_EXERCISE_
Please print out the entries below unchanged and skip the images.

_GIVEN INFORMATION_
=-=-=
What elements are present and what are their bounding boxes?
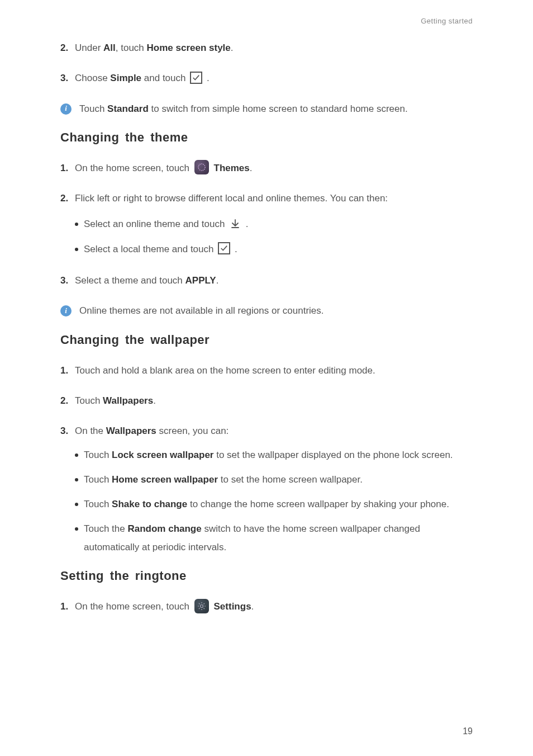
text: On the home screen, touch: [75, 163, 192, 173]
text: to set the wallpaper displayed on the ph…: [213, 450, 453, 460]
text: Under: [75, 42, 103, 53]
bullet-icon: [75, 503, 78, 506]
info-icon: i: [60, 103, 72, 115]
sub-body: Touch Shake to change to change the home…: [84, 495, 473, 513]
svg-point-1: [200, 604, 203, 607]
step-body: On the home screen, touch Settings.: [75, 598, 473, 616]
info-icon: i: [60, 305, 72, 316]
sub-body: Touch the Random change switch to have t…: [84, 520, 473, 556]
svg-point-0: [198, 164, 205, 171]
wallpaper-step-1: 1. Touch and hold a blank area on the ho…: [60, 362, 473, 380]
step-body: Select a theme and touch APPLY.: [75, 272, 473, 290]
text: .: [153, 395, 156, 406]
bullet-icon: [75, 248, 78, 251]
sub-body: Touch Home screen wallpaper to set the h…: [84, 471, 473, 489]
bold-themes: Themes: [214, 163, 250, 173]
checkmark-box-icon: [190, 72, 202, 84]
wallpaper-substep-lock: Touch Lock screen wallpaper to set the w…: [75, 446, 473, 464]
text: to switch from simple home screen to sta…: [149, 103, 408, 114]
text: and touch: [141, 73, 188, 83]
wallpaper-step-3: 3. On the Wallpapers screen, you can:: [60, 422, 473, 440]
text: Touch: [84, 499, 112, 509]
text: .: [207, 73, 210, 83]
text: Select an online theme and touch: [84, 219, 227, 229]
step-body: Choose Simple and touch .: [75, 69, 473, 87]
text: Flick left or right to browse different …: [75, 193, 388, 204]
checkmark-box-icon: [218, 242, 230, 254]
heading-changing-theme: Changing the theme: [60, 130, 473, 145]
text: Choose: [75, 73, 110, 83]
bold-shake-to-change: Shake to change: [112, 499, 187, 509]
bold-wallpapers: Wallpapers: [106, 426, 156, 436]
page-number: 19: [463, 726, 473, 736]
wallpaper-substep-random: Touch the Random change switch to have t…: [75, 520, 473, 556]
wallpaper-step-2: 2. Touch Wallpapers.: [60, 392, 473, 410]
step-number: 1.: [60, 362, 75, 380]
step-number: 3.: [60, 69, 75, 87]
text: Touch: [79, 103, 107, 114]
text: to change the home screen wallpaper by s…: [187, 499, 449, 509]
step-number: 1.: [60, 598, 75, 616]
text: Touch: [84, 450, 112, 460]
step-body: Flick left or right to browse different …: [75, 190, 473, 265]
text: .: [246, 219, 249, 229]
step-number: 2.: [60, 392, 75, 410]
bullet-icon: [75, 527, 78, 531]
bold-home-screen-wallpaper: Home screen wallpaper: [112, 474, 218, 485]
heading-changing-wallpaper: Changing the wallpaper: [60, 333, 473, 347]
sub-body: Touch Lock screen wallpaper to set the w…: [84, 446, 473, 464]
step-number: 1.: [60, 159, 75, 177]
themes-app-icon: [194, 160, 209, 174]
sub-body: Select an online theme and touch .: [84, 215, 473, 233]
text: On the: [75, 426, 106, 436]
bold-standard: Standard: [107, 103, 149, 114]
theme-step-2: 2. Flick left or right to browse differe…: [60, 190, 473, 265]
text: Select a local theme and touch: [84, 244, 216, 254]
wallpaper-sublist: Touch Lock screen wallpaper to set the w…: [75, 446, 473, 556]
step-2: 2. Under All, touch Home screen style.: [60, 39, 473, 57]
step-body: Under All, touch Home screen style.: [75, 39, 473, 57]
text: Select a theme and touch: [75, 275, 185, 286]
text: .: [235, 244, 237, 254]
step-number: 3.: [60, 272, 75, 290]
bold-simple: Simple: [110, 73, 141, 83]
text: Touch: [75, 395, 103, 406]
step-number: 2.: [60, 190, 75, 265]
text: .: [250, 163, 253, 173]
text: screen, you can:: [156, 426, 229, 436]
info-note-standard: i Touch Standard to switch from simple h…: [60, 100, 473, 118]
step-body: Touch Wallpapers.: [75, 392, 473, 410]
text: Touch: [84, 474, 112, 485]
wallpaper-substep-home: Touch Home screen wallpaper to set the h…: [75, 471, 473, 489]
bold-apply: APPLY: [185, 275, 216, 286]
settings-app-icon: [194, 599, 209, 613]
bold-all: All: [103, 42, 116, 53]
step-3: 3. Choose Simple and touch .: [60, 69, 473, 87]
info-note-online-themes: i Online themes are not available in all…: [60, 302, 473, 320]
bold-random-change: Random change: [127, 523, 201, 534]
download-icon: [229, 218, 241, 230]
step-body: On the Wallpapers screen, you can:: [75, 422, 473, 440]
bold-wallpapers: Wallpapers: [103, 395, 153, 406]
theme-substep-online: Select an online theme and touch .: [75, 215, 473, 233]
bold-home-screen-style: Home screen style: [147, 42, 231, 53]
text: On the home screen, touch: [75, 601, 192, 612]
page-header-section: Getting started: [421, 17, 473, 25]
text: .: [216, 275, 219, 286]
bold-settings: Settings: [214, 601, 251, 612]
bullet-icon: [75, 478, 78, 481]
step-body: Touch and hold a blank area on the home …: [75, 362, 473, 380]
page-content: 2. Under All, touch Home screen style. 3…: [60, 39, 473, 616]
wallpaper-substep-shake: Touch Shake to change to change the home…: [75, 495, 473, 513]
info-body: Online themes are not available in all r…: [79, 302, 473, 320]
text: .: [251, 601, 254, 612]
step-number: 3.: [60, 422, 75, 440]
theme-substep-local: Select a local theme and touch .: [75, 240, 473, 258]
theme-step-1: 1. On the home screen, touch Themes.: [60, 159, 473, 177]
sub-body: Select a local theme and touch .: [84, 240, 473, 258]
bullet-icon: [75, 223, 78, 226]
step-body: On the home screen, touch Themes.: [75, 159, 473, 177]
ringtone-step-1: 1. On the home screen, touch Settings.: [60, 598, 473, 616]
text: .: [231, 42, 234, 53]
text: Touch the: [84, 523, 127, 534]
=-=-=
_YOUR RESPONSE_
What elements are present and what are their bounding boxes?
text: On the home screen, touch: [75, 163, 192, 173]
text: to set the wallpaper displayed on the ph…: [213, 450, 453, 460]
text: Under: [75, 42, 103, 53]
bullet-icon: [75, 503, 78, 506]
info-icon: i: [60, 103, 72, 115]
sub-body: Touch Shake to change to change the home…: [84, 495, 473, 513]
svg-point-1: [200, 604, 203, 607]
step-body: On the home screen, touch Settings.: [75, 598, 473, 616]
info-icon: i: [60, 305, 72, 316]
sub-body: Touch the Random change switch to have t…: [84, 520, 473, 556]
svg-point-0: [198, 164, 205, 171]
wallpaper-step-1: 1. Touch and hold a blank area on the ho…: [60, 362, 473, 380]
step-body: Select a theme and touch APPLY.: [75, 272, 473, 290]
text: .: [153, 395, 156, 406]
bullet-icon: [75, 248, 78, 251]
sub-body: Touch Home screen wallpaper to set the h…: [84, 471, 473, 489]
bold-themes: Themes: [214, 163, 250, 173]
checkmark-box-icon: [190, 72, 202, 84]
wallpaper-substep-lock: Touch Lock screen wallpaper to set the w…: [75, 446, 473, 464]
text: to switch from simple home screen to sta…: [149, 103, 408, 114]
text: and touch: [141, 73, 188, 83]
wallpaper-step-3: 3. On the Wallpapers screen, you can:: [60, 422, 473, 440]
text: Touch: [84, 499, 112, 509]
text: .: [207, 73, 210, 83]
text: Select an online theme and touch: [84, 219, 227, 229]
step-body: Choose Simple and touch .: [75, 69, 473, 87]
text: Flick left or right to browse different …: [75, 193, 388, 204]
checkmark-box-icon: [218, 242, 230, 254]
heading-changing-theme: Changing the theme: [60, 130, 473, 145]
text: Choose: [75, 73, 110, 83]
bold-shake-to-change: Shake to change: [112, 499, 187, 509]
bold-wallpapers: Wallpapers: [106, 426, 156, 436]
page-number: 19: [463, 726, 473, 736]
wallpaper-substep-random: Touch the Random change switch to have t…: [75, 520, 473, 556]
wallpaper-step-2: 2. Touch Wallpapers.: [60, 392, 473, 410]
step-number: 1.: [60, 362, 75, 380]
step-number: 3.: [60, 69, 75, 87]
text: Touch: [79, 103, 107, 114]
text: to change the home screen wallpaper by s…: [187, 499, 449, 509]
step-number: 1.: [60, 598, 75, 616]
text: Touch: [84, 450, 112, 460]
step-body: Flick left or right to browse different …: [75, 190, 473, 265]
text: .: [246, 219, 249, 229]
step-number: 2.: [60, 392, 75, 410]
bullet-icon: [75, 527, 78, 531]
bold-home-screen-wallpaper: Home screen wallpaper: [112, 474, 218, 485]
heading-changing-wallpaper: Changing the wallpaper: [60, 333, 473, 347]
sub-body: Touch Lock screen wallpaper to set the w…: [84, 446, 473, 464]
step-number: 1.: [60, 159, 75, 177]
themes-app-icon: [194, 160, 209, 174]
sub-body: Select an online theme and touch .: [84, 215, 473, 233]
text: On the: [75, 426, 106, 436]
bold-standard: Standard: [107, 103, 149, 114]
theme-step-2: 2. Flick left or right to browse differe…: [60, 190, 473, 265]
text: Select a local theme and touch: [84, 244, 216, 254]
wallpaper-sublist: Touch Lock screen wallpaper to set the w…: [75, 446, 473, 556]
step-2: 2. Under All, touch Home screen style.: [60, 39, 473, 57]
step-body: Under All, touch Home screen style.: [75, 39, 473, 57]
text: Select a theme and touch: [75, 275, 185, 286]
text: .: [235, 244, 237, 254]
step-number: 3.: [60, 272, 75, 290]
bold-simple: Simple: [110, 73, 141, 83]
text: Touch: [75, 395, 103, 406]
step-number: 2.: [60, 190, 75, 265]
text: .: [250, 163, 253, 173]
text: screen, you can:: [156, 426, 229, 436]
info-note-standard: i Touch Standard to switch from simple h…: [60, 100, 473, 118]
step-body: Touch Wallpapers.: [75, 392, 473, 410]
text: Touch: [84, 474, 112, 485]
wallpaper-substep-home: Touch Home screen wallpaper to set the h…: [75, 471, 473, 489]
bold-apply: APPLY: [185, 275, 216, 286]
settings-app-icon: [194, 599, 209, 613]
bold-all: All: [103, 42, 116, 53]
step-3: 3. Choose Simple and touch .: [60, 69, 473, 87]
info-note-online-themes: i Online themes are not available in all…: [60, 302, 473, 320]
bold-random-change: Random change: [127, 523, 201, 534]
download-icon: [229, 218, 241, 230]
step-body: On the Wallpapers screen, you can:: [75, 422, 473, 440]
bold-wallpapers: Wallpapers: [103, 395, 153, 406]
theme-substep-online: Select an online theme and touch .: [75, 215, 473, 233]
bold-home-screen-style: Home screen style: [147, 42, 231, 53]
text: On the home screen, touch: [75, 601, 192, 612]
page-header-section: Getting started: [421, 17, 473, 25]
text: .: [216, 275, 219, 286]
bold-settings: Settings: [214, 601, 251, 612]
bullet-icon: [75, 478, 78, 481]
step-body: Touch and hold a blank area on the home …: [75, 362, 473, 380]
page-content: 2. Under All, touch Home screen style. 3…: [60, 39, 473, 616]
wallpaper-substep-shake: Touch Shake to change to change the home…: [75, 495, 473, 513]
info-body: Online themes are not available in all r…: [79, 302, 473, 320]
text: .: [251, 601, 254, 612]
step-number: 3.: [60, 422, 75, 440]
theme-substep-local: Select a local theme and touch .: [75, 240, 473, 258]
theme-step-1: 1. On the home screen, touch Themes.: [60, 159, 473, 177]
sub-body: Select a local theme and touch .: [84, 240, 473, 258]
bullet-icon: [75, 223, 78, 226]
step-body: On the home screen, touch Themes.: [75, 159, 473, 177]
ringtone-step-1: 1. On the home screen, touch Settings.: [60, 598, 473, 616]
text: .: [231, 42, 234, 53]
text: Touch the: [84, 523, 127, 534]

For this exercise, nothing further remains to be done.